[WHAT YOU WILL DO]: Transcribe the following entries word for word; no picture is to appear in the copy.

[Stored records]
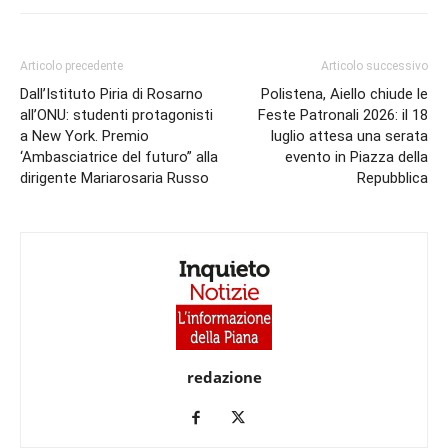
Articolo precedente
Articolo successivo
Dall’Istituto Piria di Rosarno
Polistena, Aiello chiude le
all’ONU: studenti protagonisti
Feste Patronali 2026: il 18
a New York. Premio
luglio attesa una serata
‘Ambasciatrice del futuro” alla
evento in Piazza della
dirigente Mariarosaria Russo
Repubblica
redazione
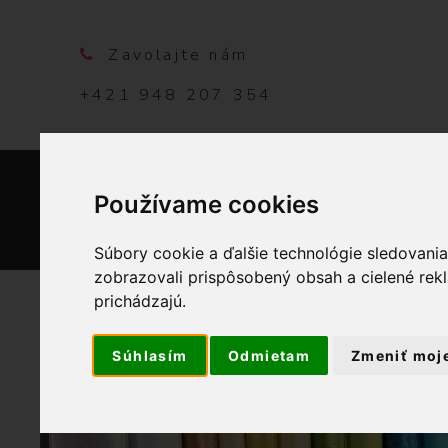
Zavolajte nám
+421 948 207 354
Používame cookies
DOMO
Súbory cookie a ďalšie technológie sledovani
zobrazovali prispôsobený obsah a cielené rek
prichádzajú.
Súhlasím
Odmietam
Zmeniť moj
OBCHOD
LÁTKY ME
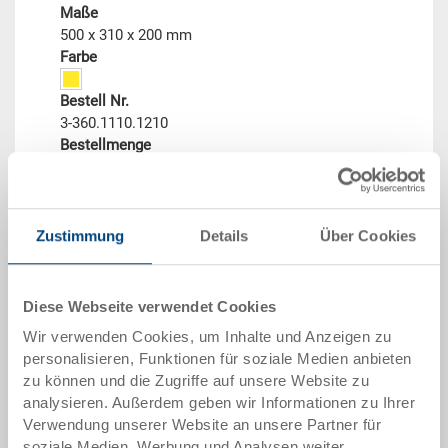
Maße
500 x 310 x 200 mm
Farbe
Bestell Nr.
3-360.1110.1210
Bestellmenge
ab 1 Stück
Lieferzeit
Sofort lieferbar
Preis
Zustimmung
Details
Über Cookies
ab EUR 7,57
zum Produkt
Diese Webseite verwendet Cookies
Wir verwenden Cookies, um Inhalte und Anzeigen zu
personalisieren, Funktionen für soziale Medien anbieten
zu können und die Zugriffe auf unsere Website zu
analysieren. Außerdem geben wir Informationen zu Ihrer
Verwendung unserer Website an unsere Partner für
soziale Medien, Werbung und Analysen weiter.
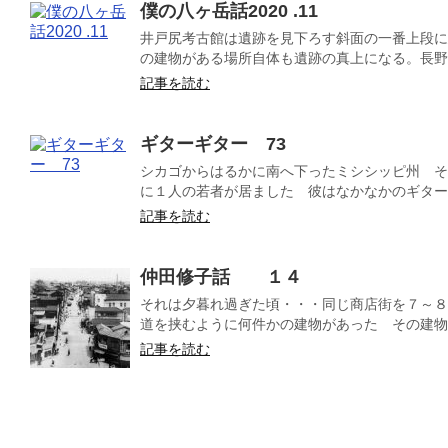
僕の八ヶ岳話2020 .11
井戸尻考古館は遺跡を見下ろす斜面の一番上段に
の建物がある場所自体も遺跡の真上になる。長野や
記事を読む
ギターギター 73
シカゴからはるかに南へ下ったミシシッピ州 そ
に１人の若者が居ました 彼はなかなかのギターの
記事を読む
仲田修子話 １４
それは夕暮れ過ぎた頃・・・同じ商店街を７～８
道を挟むように何件かの建物があった その建物の
記事を読む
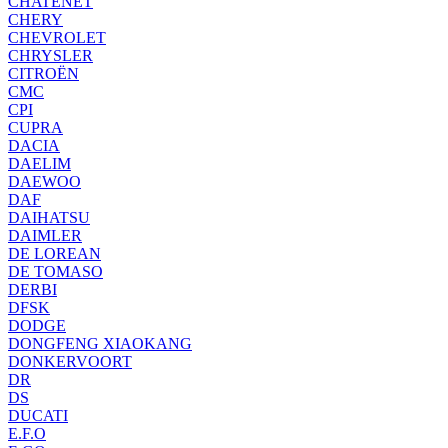
CHATENET
CHERY
CHEVROLET
CHRYSLER
CITROËN
CMC
CPI
CUPRA
DACIA
DAELIM
DAEWOO
DAF
DAIHATSU
DAIMLER
DE LOREAN
DE TOMASO
DERBI
DFSK
DODGE
DONGFENG XIAOKANG
DONKERVOORT
DR
DS
DUCATI
E.F.O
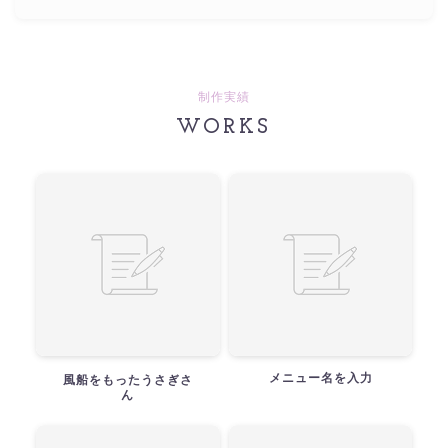
制作実績
WORKS
メニュー名を入力
風船をもったうさぎさ
ん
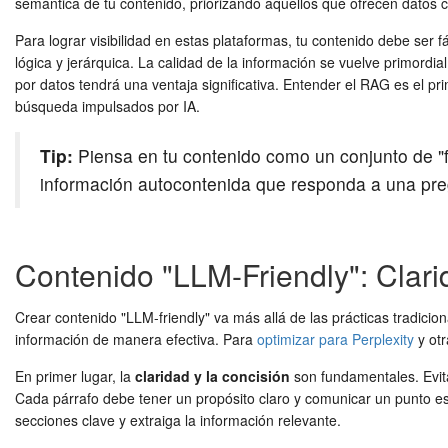
semántica de tu contenido, priorizando aquellos que ofrecen datos c
Para lograr visibilidad en estas plataformas, tu contenido debe ser 
lógica y jerárquica. La calidad de la información se vuelve primordia
por datos tendrá una ventaja significativa. Entender el RAG es el p
búsqueda impulsados por IA.
Tip:
Piensa en tu contenido como un conjunto de "f
información autocontenida que responda a una pregun
Contenido "LLM-Friendly": Clari
Crear contenido "LLM-friendly" va más allá de las prácticas tradicion
información de manera efectiva. Para
optimizar para Perplexity
y otr
En primer lugar, la
claridad y la concisión
son fundamentales. Evita
Cada párrafo debe tener un propósito claro y comunicar un punto espec
secciones clave y extraiga la información relevante.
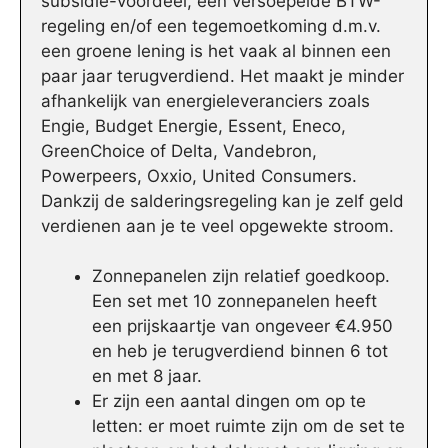
subsidie-voordeel, een versoepelde BTW-
regeling en/of een tegemoetkoming d.m.v.
een groene lening is het vaak al binnen een
paar jaar terugverdiend. Het maakt je minder
afhankelijk van energieleveranciers zoals
Engie, Budget Energie, Essent, Eneco,
GreenChoice of Delta, Vandebron,
Powerpeers, Oxxio, United Consumers.
Dankzij de salderingsregeling kan je zelf geld
verdienen aan je te veel opgewekte stroom.
Zonnepanelen zijn relatief goedkoop.
Een set met 10 zonnepanelen heeft
een prijskaartje van ongeveer €4.950
en heb je terugverdiend binnen 6 tot
en met 8 jaar.
Er zijn een aantal dingen om op te
letten: er moet ruimte zijn om de set te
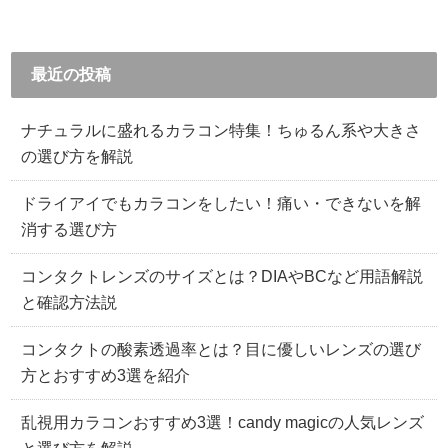
最近の投稿
ナチュラルに盛れるカラコン特集！ちゅるん系や大きさ
の選び方を解説
ドライアイでもカラコンをしたい！痛い・できないを解
消する選び方
コンタクトレンズのサイズとは？DIAやBCなど用語解説
と確認方法説
コンタクトの酸素透過率とは？目に優しいレンズの選び
方とおすすめ3選を紹介
乱視用カラコンおすすめ3選！candy magicの人気レンズ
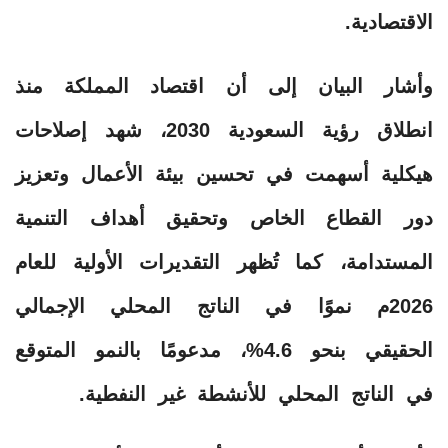
الاقتصادية.
وأشار البيان إلى أن اقتصاد المملكة منذ
انطلاق رؤية السعودية 2030، شهد إصلاحات
هيكلية أسهمت في تحسين بيئة الأعمال وتعزيز
دور القطاع الخاص وتحقيق أهداف التنمية
المستدامة، كما تُظهر التقديرات الأولية للعام
2026م نموًا في الناتج المحلي الإجمالي
الحقيقي بنحو 4.6%، مدعومًا بالنمو المتوقع
في الناتج المحلي للأنشطة غير النفطية.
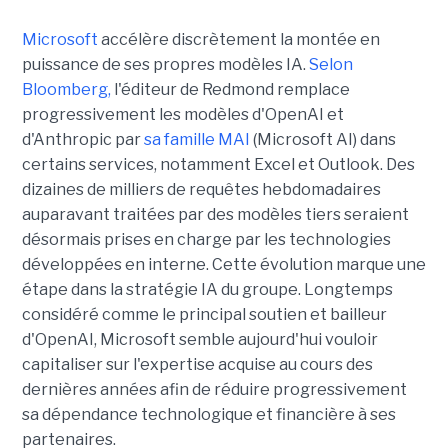
Microsoft
accélère discrètement la montée en
puissance de ses propres modèles IA.
Selon
Bloomberg,
l'éditeur de Redmond remplace
progressivement les modèles d'OpenAI et
d'Anthropic par
sa famille MAI
(Microsoft AI) dans
certains services, notamment Excel et Outlook. Des
dizaines de milliers de requêtes hebdomadaires
auparavant traitées par des modèles tiers seraient
désormais prises en charge par les technologies
développées en interne. Cette évolution marque une
étape dans la stratégie IA du groupe. Longtemps
considéré comme le principal soutien et bailleur
d'OpenAI, Microsoft semble aujourd'hui vouloir
capitaliser sur l'expertise acquise au cours des
dernières années afin de réduire progressivement
sa dépendance technologique et financière à ses
partenaires.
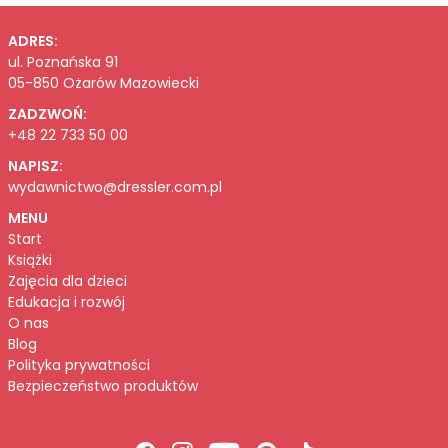
ADRES:
ul. Poznańska 91
05-850 Ożarów Mazowiecki
ZADZWOŃ:
+48 22 733 50 00
NAPISZ:
wydawnictwo@dressler.com.pl
MENU
Start
Książki
Zajęcia dla dzieci
Edukacja i rozwój
O nas
Blog
Polityka prywatności
Bezpieczeństwo produktów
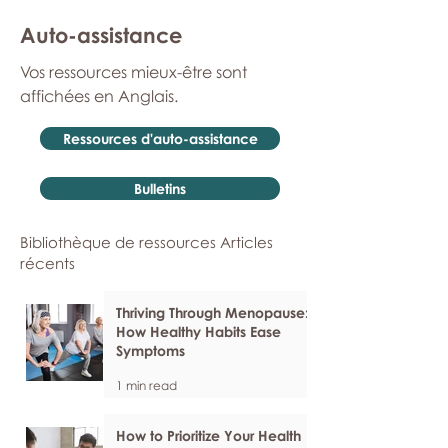
Auto-assistance
Vos ressources mieux-être sont
affichées en Anglais.
Ressources d'auto-assistance
Bulletins
Bibliothèque de ressources Articles
récents
Thriving Through Menopause:
How Healthy Habits Ease
Symptoms
1 min read
How to Prioritize Your Health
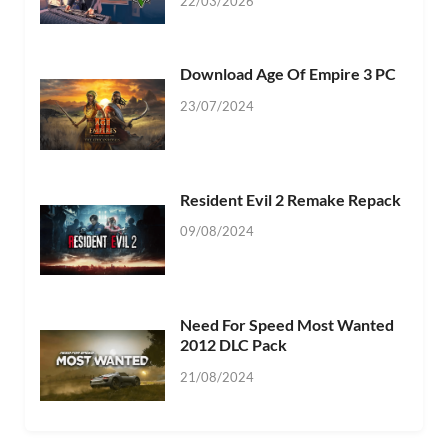
22/03/2026
Download Age Of Empire 3 PC
23/07/2024
Resident Evil 2 Remake Repack
09/08/2024
Need For Speed Most Wanted
2012 DLC Pack
21/08/2024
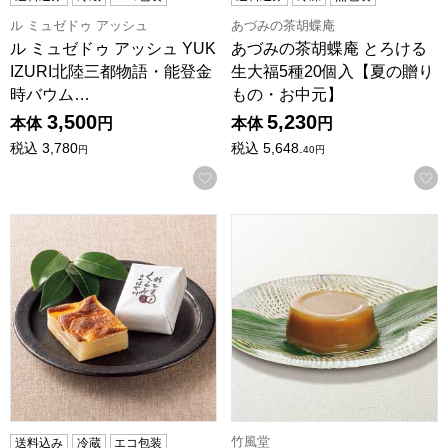
ル ミュゼドゥ アッシュ
あづみの茶胡蝶庵
ル ミュゼドゥ アッシュ YUK
あづみの茶胡蝶庵 とろける
IZURI北陸三都物語・能登金
生大福5種20個入【夏の贈り
時バウム…
もの・お中元】
3,500
5,230
本体
円
本体
円
税込
3,780
税込
5,648.
円
40
円
お気に入りに登録する
はや川 羽二重くるみ20個入【夏の贈りもの・お中元】
竹風堂 栗水ようかん くりざさ
竹風堂
送料込み
冷蔵
エコ包装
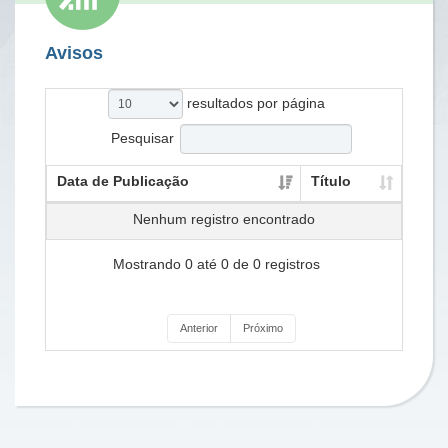
Avisos
resultados por página
Pesquisar
Data de Publicação
Título
Nenhum registro encontrado
Mostrando 0 até 0 de 0 registros
Anterior
Próximo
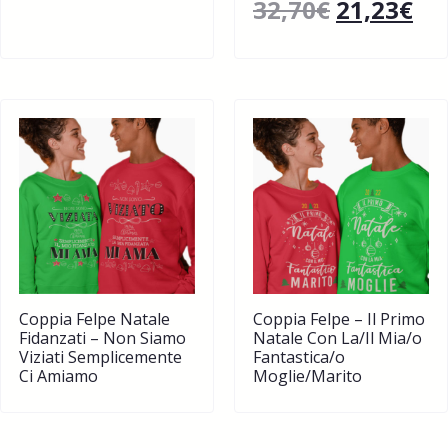
32,70
€
21,23
€
Coppia Felpe Natale
Coppia Felpe – Il Primo
Fidanzati – Non Siamo
Natale Con La/Il Mia/o
Viziati Semplicemente
Fantastica/o
Ci Amiamo
Moglie/Marito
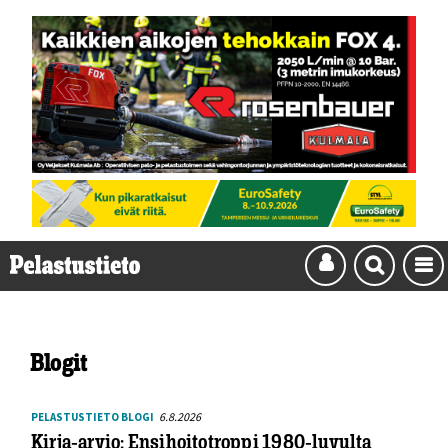
Blogit
6.8.2026
PELASTUSTIETO BLOGI
Kirja-arvio: Ensihoitotroppi 1980-luvulta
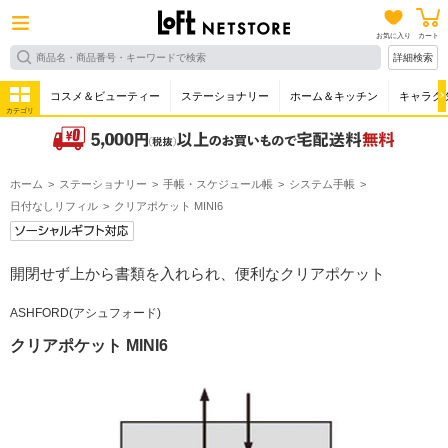
お気に入り
カート
詳細検索
コスメ＆ビューティー
ステーショナリー
ホーム＆キッチン
キャラク
カテゴリ
ホーム
ステーショナリー
手帳・スケジュール帳
システム手帳
日付なしリフィル
クリアポケット MINI6
開閉せず上から書類を入れられ、便利なクリアポケット
ASHFORD(アシュフォード)
クリアポケット MINI6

[ANSWER FOR THIS EXERCISE]:
Articolo precedente
Articolo successivo
Dall’Istituto Piria di Rosarno
Polistena, Aiello chiude le
all’ONU: studenti protagonisti
Feste Patronali 2026: il 18
a New York. Premio
luglio attesa una serata
‘Ambasciatrice del futuro” alla
evento in Piazza della
dirigente Mariarosaria Russo
Repubblica
redazione
Zavolajte nám
+421 948 207 354
Používame cookies
DOMO
Súbory cookie a ďalšie technológie sledovani
zobrazovali prispôsobený obsah a cielené rek
prichádzajú.
Súhlasím
Odmietam
Zmeniť moj
OBCHOD
LÁTKY ME
Maße
500 x 310 x 200 mm
Farbe
Bestell Nr.
3-360.1110.1210
Bestellmenge
ab 1 Stück
Lieferzeit
Sofort lieferbar
Preis
Zustimmung
Details
Über Cookies
ab EUR 7,57
zum Produkt
Diese Webseite verwendet Cookies
Wir verwenden Cookies, um Inhalte und Anzeigen zu
personalisieren, Funktionen für soziale Medien anbieten
zu können und die Zugriffe auf unsere Website zu
analysieren. Außerdem geben wir Informationen zu Ihrer
Verwendung unserer Website an unsere Partner für
soziale Medien, Werbung und Analysen weiter.
僕の八ヶ岳話2020 .11
井戸尻考古館は遺跡を見下ろす斜面の一番上段に
の建物がある場所自体も遺跡の真上になる。長野や
記事を読む
ギターギター 73
シカゴからはるかに南へ下ったミシシッピ州 そ
に１人の若者が居ました 彼はなかなかのギターの
記事を読む
仲田修子話 １４
それは夕暮れ過ぎた頃・・・同じ商店街を７～８
道を挟むように何件かの建物があった その建物の
記事を読む
CHATENET
CHERY
CHEVROLET
CHRYSLER
CITROËN
CMC
CPI
CUPRA
DACIA
DAELIM
DAEWOO
DAF
DAIHATSU
DAIMLER
DE LOREAN
DE TOMASO
DERBI
DFSK
DODGE
DONGFENG XIAOKANG
DONKERVOORT
DR
DS
DUCATI
E.F.O
制作実績
WORKS
メニュー名を入力
風船をもったうさぎさ
ん
semántica de tu contenido, priorizando aquellos que ofrecen datos c
Para lograr visibilidad en estas plataformas, tu contenido debe ser 
lógica y jerárquica. La calidad de la información se vuelve primordia
por datos tendrá una ventaja significativa. Entender el RAG es el p
búsqueda impulsados por IA.
Tip:
Piensa en tu contenido como un conjunto de "f
información autocontenida que responda a una pregun
Contenido "LLM-Friendly": Clari
Crear contenido "LLM-friendly" va más allá de las prácticas tradicion
información de manera efectiva. Para
optimizar para Perplexity
y otr
En primer lugar, la
claridad y la concisión
son fundamentales. Evita
Cada párrafo debe tener un propósito claro y comunicar un punto espec
secciones clave y extraiga la información relevante.
subsidie-voordeel, een versoepelde BTW-
regeling en/of een tegemoetkoming d.m.v.
een groene lening is het vaak al binnen een
paar jaar terugverdiend. Het maakt je minder
afhankelijk van energieleveranciers zoals
Engie, Budget Energie, Essent, Eneco,
GreenChoice of Delta, Vandebron,
Powerpeers, Oxxio, United Consumers.
Dankzij de salderingsregeling kan je zelf geld
verdienen aan je te veel opgewekte stroom.
Zonnepanelen zijn relatief goedkoop.
Een set met 10 zonnepanelen heeft
een prijskaartje van ongeveer €4.950
en heb je terugverdiend binnen 6 tot
en met 8 jaar.
Er zijn een aantal dingen om op te
letten: er moet ruimte zijn om de set te
最近の投稿
ナチュラルに盛れるカラコン特集！ちゅるん系や大きさ
の選び方を解説
ドライアイでもカラコンをしたい！痛い・できないを解
消する選び方
コンタクトレンズのサイズとは？DIAやBCなど用語解説
と確認方法説
コンタクトの酸素透過率とは？目に優しいレンズの選び
方とおすすめ3選を紹介
乱視用カラコンおすすめ3選！candy magicの人気レンズ
الاقتصادية.
وأشار البيان إلى أن اقتصاد المملكة منذ
انطلاق رؤية السعودية 2030، شهد إصلاحات
هيكلية أسهمت في تحسين بيئة الأعمال وتعزيز
دور القطاع الخاص وتحقيق أهداف التنمية
المستدامة، كما تُظهر التقديرات الأولية للعام
2026م نموًا في الناتج المحلي الإجمالي
الحقيقي بنحو 4.6%، مدعومًا بالنمو المتوقع
في الناتج المحلي للأنشطة غير النفطية.
Microsoft
accélère discrètement la montée en
puissance de ses propres modèles IA.
Selon
Bloomberg,
l'éditeur de Redmond remplace
progressivement les modèles d'OpenAI et
d'Anthropic par
sa famille MAI
(Microsoft AI) dans
certains services, notamment Excel et Outlook. Des
dizaines de milliers de requêtes hebdomadaires
auparavant traitées par des modèles tiers seraient
désormais prises en charge par les technologies
développées en interne. Cette évolution marque une
étape dans la stratégie IA du groupe. Longtemps
considéré comme le principal soutien et bailleur
d'OpenAI, Microsoft semble aujourd'hui vouloir
capitaliser sur l'expertise acquise au cours des
dernières années afin de réduire progressivement
sa dépendance technologique et financière à ses
partenaires.
ADRES:
ul. Poznańska 91
05-850 Ożarów Mazowiecki
ZADZWOŃ:
+48 22 733 50 00
NAPISZ:
wydawnictwo@dressler.com.pl
MENU
Start
Książki
Zajęcia dla dzieci
Edukacja i rozwój
O nas
Blog
Polityka prywatności
Bezpieczeństwo produktów
Auto-assistance
Vos ressources mieux-être sont
affichées en Anglais.
Ressources d'auto-assistance
Bulletins
Bibliothèque de ressources Articles
récents
Thriving Through Menopause:
How Healthy Habits Ease
Symptoms
1 min read
How to Prioritize Your Health
22/03/2026
Download Age Of Empire 3 PC
23/07/2024
Resident Evil 2 Remake Repack
09/08/2024
Need For Speed Most Wanted
2012 DLC Pack
21/08/2024
ル ミュゼドゥ アッシュ
あづみの茶胡蝶庵
ル ミュゼドゥ アッシュ YUK
あづみの茶胡蝶庵 とろける
IZURI北陸三都物語・能登金
生大福5種20個入【夏の贈り
時バウム…
もの・お中元】
3,500
5,230
本体
円
本体
円
税込
3,780
税込
5,648.
円
40
円
お気に入りに登録する
はや川 羽二重くるみ20個入【夏の贈りもの・お中元】
竹風堂 栗水ようかん くりざさ
竹風堂
送料込み
冷蔵
エコ包装
Avisos
resultados por página
Pesquisar
Data de Publicação
Título
Nenhum registro encontrado
Mostrando 0 até 0 de 0 registros
Anterior
Próximo
32,70
€
21,23
€
Coppia Felpe Natale
Coppia Felpe – Il Primo
Fidanzati – Non Siamo
Natale Con La/Il Mia/o
Viziati Semplicemente
Fantastica/o
Ci Amiamo
Moglie/Marito
Blogit
6.8.2026
PELASTUSTIETO BLOGI
Kirja-arvio: Ensihoitotroppi 1980-luvulta
お気に入り
カート
詳細検索
コスメ＆ビューティー
ステーショナリー
ホーム＆キッチン
キャラク
カテゴリ
ホーム
ステーショナリー
手帳・スケジュール帳
システム手帳
日付なしリフィル
クリアポケット MINI6
開閉せず上から書類を入れられ、便利なクリアポケット
ASHFORD(アシュフォード)
クリアポケット MINI6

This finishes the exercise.